Trying to fit in at a new job can be tricky. Alliances have already been made, everyone already has a role, and it’s tough to walk in and find your own place. When she started her new job, she quickly discovered that the employees didn’t like “the deaf guy,” but she wasn’t going to join in with them without digging a little deeper…
Far and away the most hated person in my carpentry shop is the deaf guy. I’ve only been working there a year and everyone thinks he is the most vindictive, hateful, selfish, paranoid human to walk the earth. He’s easily the hardest worker there. I can tell you with confidence that he has generated the most money for the company of anyone there. He absolutely OWNS his portion of the shop. He has it down like clockwork and doesn’t waste a second.

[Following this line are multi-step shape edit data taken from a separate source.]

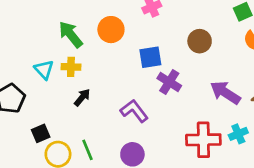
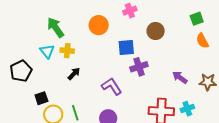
green arrow: (71, 34) -> (56, 27), moved
brown circle: (200, 41) -> (156, 31), moved
purple cross: (169, 82) -> (139, 67), turned 36
purple arrow: (225, 93) -> (180, 77), size x0.7

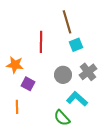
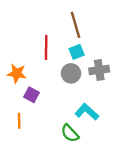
cyan square: (76, 45) -> (77, 52), moved
gray cross: (88, 72) -> (99, 70), moved, turned 30
gray circle: (63, 75) -> (71, 73), moved

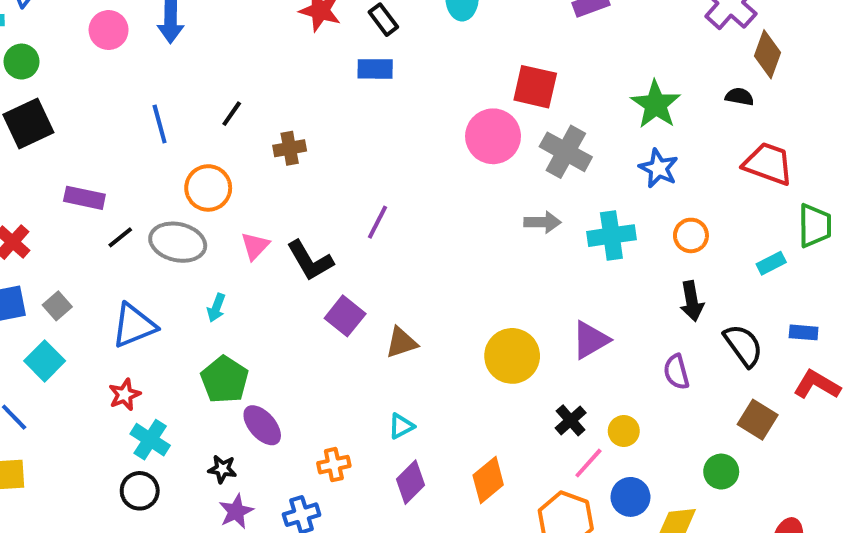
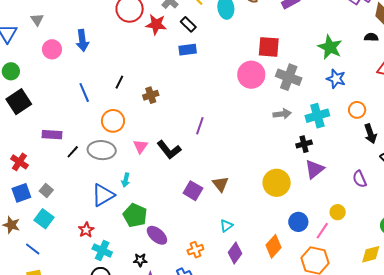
black arrow: (692, 301) -> (370, 134), moved
purple square: (345, 316) -> (193, 191), moved
blue triangle: (134, 326) -> (103, 195), moved
brown triangle: (401, 343) -> (220, 184), turned -42
black cross: (571, 420) -> (304, 144), moved, turned 35
blue circle: (630, 497) -> (298, 222), moved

All that being said, he throws an absolute rabid fit whenever anything out of routine happens and he won’t look anyone in the eye and he calls everyone lazy.

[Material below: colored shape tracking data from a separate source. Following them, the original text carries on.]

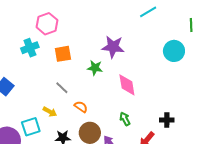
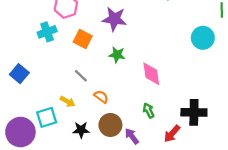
purple star: (113, 47) -> (114, 19), moved
orange square: (63, 54) -> (83, 39), turned 36
black cross: (167, 120) -> (194, 112), size x1.6

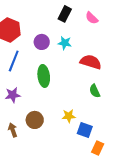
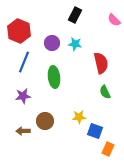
pink semicircle: (92, 18) -> (114, 20), moved
red semicircle: (91, 62) -> (101, 63), turned 60
brown arrow: (13, 130) -> (23, 131), turned -72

After a month of working there I started to learn ASL (American Sign Language). I learned a few things at home and would say anything that I could to him.
“Happy Monday” “how are you” etc. I learned how to ask about words, how to spell things, how to sign numbers. Pretty soon he’s teaching me a word a day, then it speeds up to 3-5 words a day. Fast-forward a year and we talk constantly.
What I learned is that he gets mad because he’s been passed up for promotions because he’s deaf. People don’t tell him when overtime is available which he wants. He sees people coming in late and still taking breaks and he NEVER breaks those rules. He gets mad that no one ever tells him about new machines being bought or new jobs coming in or the gossip. I unknowingly became his liaison. He stopped fighting with people. He’s able to get all of the jokes we tell at lunch because I can translate. He can joke back through me. Other people are learning sign language as time goes on too.
What I don’t get is why no ever gave him the benefit of the doubt. It would suck to be deaf and never know what was going on. Some people have worked with him for 15+ years and no one ever learned any ASL (outside of the curses). He thanked me recently for being a good friend. He said things are a lot better now.
Hopefully, we would do the same…but the truth is that we are all too often on the side that is too quick to judge. She shared her story in order to inspire others not to jump to conclusions. In her case, it paid to give him the benefit of the doubt instead of joining in with the new coworkers’ bias.